#### Your instructions:
The line with "Автошкола Автополис", the line with "این کار می‌تواند", and all lines between them in the material below: return these exactly, and no others.

┏━━

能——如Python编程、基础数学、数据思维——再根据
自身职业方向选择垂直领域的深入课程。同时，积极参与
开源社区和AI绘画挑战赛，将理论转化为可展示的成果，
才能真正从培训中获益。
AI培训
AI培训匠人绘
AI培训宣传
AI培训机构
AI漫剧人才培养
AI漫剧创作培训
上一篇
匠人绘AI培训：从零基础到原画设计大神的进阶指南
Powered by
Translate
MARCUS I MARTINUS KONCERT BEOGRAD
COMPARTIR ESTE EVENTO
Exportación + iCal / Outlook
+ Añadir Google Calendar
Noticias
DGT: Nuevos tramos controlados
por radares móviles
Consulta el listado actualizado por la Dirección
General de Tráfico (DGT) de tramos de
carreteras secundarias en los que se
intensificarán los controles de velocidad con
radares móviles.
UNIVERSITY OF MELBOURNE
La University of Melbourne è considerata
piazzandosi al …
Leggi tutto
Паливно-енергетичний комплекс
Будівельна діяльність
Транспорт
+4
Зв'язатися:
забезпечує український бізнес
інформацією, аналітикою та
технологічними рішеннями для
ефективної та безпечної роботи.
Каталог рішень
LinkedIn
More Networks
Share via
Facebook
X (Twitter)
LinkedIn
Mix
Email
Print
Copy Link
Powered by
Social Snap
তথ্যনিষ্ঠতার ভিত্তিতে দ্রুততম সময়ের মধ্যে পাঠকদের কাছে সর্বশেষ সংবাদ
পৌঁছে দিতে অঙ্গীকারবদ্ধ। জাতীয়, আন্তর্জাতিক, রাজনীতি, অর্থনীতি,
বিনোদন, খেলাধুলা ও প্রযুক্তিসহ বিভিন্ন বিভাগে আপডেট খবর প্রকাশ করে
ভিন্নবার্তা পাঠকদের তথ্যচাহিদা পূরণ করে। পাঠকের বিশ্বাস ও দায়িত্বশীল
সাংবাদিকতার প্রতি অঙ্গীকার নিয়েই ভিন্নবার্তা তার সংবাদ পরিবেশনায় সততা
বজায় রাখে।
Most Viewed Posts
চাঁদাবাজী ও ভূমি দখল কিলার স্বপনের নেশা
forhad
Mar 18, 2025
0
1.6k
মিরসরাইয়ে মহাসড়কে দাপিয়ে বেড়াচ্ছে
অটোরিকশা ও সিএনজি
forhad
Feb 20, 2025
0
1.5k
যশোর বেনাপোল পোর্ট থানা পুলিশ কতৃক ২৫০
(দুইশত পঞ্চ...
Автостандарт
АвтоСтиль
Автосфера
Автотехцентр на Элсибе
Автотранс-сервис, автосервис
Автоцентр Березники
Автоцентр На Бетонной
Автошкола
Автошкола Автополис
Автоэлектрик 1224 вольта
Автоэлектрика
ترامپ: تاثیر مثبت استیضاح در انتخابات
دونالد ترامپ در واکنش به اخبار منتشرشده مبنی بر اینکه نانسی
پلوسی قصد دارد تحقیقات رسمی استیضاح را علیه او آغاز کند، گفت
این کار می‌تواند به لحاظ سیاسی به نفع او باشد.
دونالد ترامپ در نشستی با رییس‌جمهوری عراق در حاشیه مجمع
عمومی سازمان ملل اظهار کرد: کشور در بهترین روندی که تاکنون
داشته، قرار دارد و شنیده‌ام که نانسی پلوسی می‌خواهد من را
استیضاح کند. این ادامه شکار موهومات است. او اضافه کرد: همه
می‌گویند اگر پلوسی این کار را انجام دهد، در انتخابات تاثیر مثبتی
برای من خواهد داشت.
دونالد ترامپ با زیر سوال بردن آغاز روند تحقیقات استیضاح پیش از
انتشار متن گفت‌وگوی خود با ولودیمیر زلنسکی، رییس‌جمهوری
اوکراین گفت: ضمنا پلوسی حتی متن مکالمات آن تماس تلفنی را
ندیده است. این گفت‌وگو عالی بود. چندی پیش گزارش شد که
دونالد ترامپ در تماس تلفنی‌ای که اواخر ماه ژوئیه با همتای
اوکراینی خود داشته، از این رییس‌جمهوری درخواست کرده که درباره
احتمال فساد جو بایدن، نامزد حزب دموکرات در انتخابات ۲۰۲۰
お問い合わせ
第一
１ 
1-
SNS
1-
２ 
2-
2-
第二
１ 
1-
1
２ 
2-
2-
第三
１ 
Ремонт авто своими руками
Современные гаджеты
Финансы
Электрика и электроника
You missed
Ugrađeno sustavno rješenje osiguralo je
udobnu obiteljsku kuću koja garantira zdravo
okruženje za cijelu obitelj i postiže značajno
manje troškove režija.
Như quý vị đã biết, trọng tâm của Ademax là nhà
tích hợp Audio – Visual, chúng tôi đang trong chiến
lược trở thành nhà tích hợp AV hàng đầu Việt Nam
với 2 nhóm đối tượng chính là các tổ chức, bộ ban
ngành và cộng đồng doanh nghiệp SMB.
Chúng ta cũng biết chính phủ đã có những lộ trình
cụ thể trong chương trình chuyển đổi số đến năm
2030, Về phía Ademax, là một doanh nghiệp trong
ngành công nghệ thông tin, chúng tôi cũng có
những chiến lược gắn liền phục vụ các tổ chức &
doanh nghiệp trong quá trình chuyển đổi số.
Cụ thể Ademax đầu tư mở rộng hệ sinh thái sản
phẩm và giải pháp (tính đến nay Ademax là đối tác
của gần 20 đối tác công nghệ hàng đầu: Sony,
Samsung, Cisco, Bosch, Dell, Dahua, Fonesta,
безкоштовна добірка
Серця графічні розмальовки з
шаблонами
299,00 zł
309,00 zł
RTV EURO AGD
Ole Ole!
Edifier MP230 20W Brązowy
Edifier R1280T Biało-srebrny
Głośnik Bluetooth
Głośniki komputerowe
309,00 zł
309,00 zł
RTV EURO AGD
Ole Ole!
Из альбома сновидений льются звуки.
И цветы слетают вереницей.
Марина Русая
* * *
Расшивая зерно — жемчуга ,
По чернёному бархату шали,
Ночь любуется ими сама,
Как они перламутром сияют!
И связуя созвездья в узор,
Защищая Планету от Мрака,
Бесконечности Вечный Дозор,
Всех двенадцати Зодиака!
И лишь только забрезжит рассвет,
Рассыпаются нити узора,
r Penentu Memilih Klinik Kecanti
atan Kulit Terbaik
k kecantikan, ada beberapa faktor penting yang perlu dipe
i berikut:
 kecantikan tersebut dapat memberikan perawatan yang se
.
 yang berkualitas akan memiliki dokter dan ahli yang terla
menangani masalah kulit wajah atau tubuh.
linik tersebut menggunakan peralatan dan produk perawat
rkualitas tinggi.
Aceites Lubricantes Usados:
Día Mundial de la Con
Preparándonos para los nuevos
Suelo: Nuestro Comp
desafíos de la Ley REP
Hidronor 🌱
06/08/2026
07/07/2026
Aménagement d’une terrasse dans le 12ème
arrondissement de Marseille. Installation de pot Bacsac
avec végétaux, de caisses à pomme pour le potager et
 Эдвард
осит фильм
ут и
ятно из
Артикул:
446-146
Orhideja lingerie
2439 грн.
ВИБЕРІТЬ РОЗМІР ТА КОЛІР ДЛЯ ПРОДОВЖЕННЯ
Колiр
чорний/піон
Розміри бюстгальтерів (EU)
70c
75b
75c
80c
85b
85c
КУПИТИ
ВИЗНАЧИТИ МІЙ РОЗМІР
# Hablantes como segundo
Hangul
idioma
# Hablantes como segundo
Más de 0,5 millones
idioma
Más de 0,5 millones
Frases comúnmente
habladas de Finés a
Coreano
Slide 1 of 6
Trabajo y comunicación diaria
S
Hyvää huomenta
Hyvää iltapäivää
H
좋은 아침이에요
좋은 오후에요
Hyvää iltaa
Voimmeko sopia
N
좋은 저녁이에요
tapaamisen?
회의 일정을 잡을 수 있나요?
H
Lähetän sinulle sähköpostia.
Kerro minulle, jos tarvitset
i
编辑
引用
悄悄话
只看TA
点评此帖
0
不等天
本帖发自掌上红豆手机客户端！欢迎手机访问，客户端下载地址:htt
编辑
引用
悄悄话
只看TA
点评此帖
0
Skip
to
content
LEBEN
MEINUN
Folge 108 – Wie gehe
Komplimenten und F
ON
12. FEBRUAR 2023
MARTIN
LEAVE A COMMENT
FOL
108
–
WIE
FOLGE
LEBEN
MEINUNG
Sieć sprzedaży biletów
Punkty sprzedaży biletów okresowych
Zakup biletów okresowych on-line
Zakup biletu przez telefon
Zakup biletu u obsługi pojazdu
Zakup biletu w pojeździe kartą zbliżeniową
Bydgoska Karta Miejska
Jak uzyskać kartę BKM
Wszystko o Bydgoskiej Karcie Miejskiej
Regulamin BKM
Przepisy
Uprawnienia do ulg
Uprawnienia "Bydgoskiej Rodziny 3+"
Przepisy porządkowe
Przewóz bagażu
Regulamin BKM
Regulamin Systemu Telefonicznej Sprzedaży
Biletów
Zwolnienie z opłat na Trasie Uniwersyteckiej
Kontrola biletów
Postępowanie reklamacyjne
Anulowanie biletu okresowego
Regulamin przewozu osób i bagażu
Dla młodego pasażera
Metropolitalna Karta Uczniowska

┗━━

#### Written solution:
Автошкола Автополис
Автоэлектрик 1224 вольта
Автоэлектрика
ترامپ: تاثیر مثبت استیضاح در انتخابات
دونالد ترامپ در واکنش به اخبار منتشرشده مبنی بر اینکه نانسی
پلوسی قصد دارد تحقیقات رسمی استیضاح را علیه او آغاز کند، گفت
این کار می‌تواند به لحاظ سیاسی به نفع او باشد.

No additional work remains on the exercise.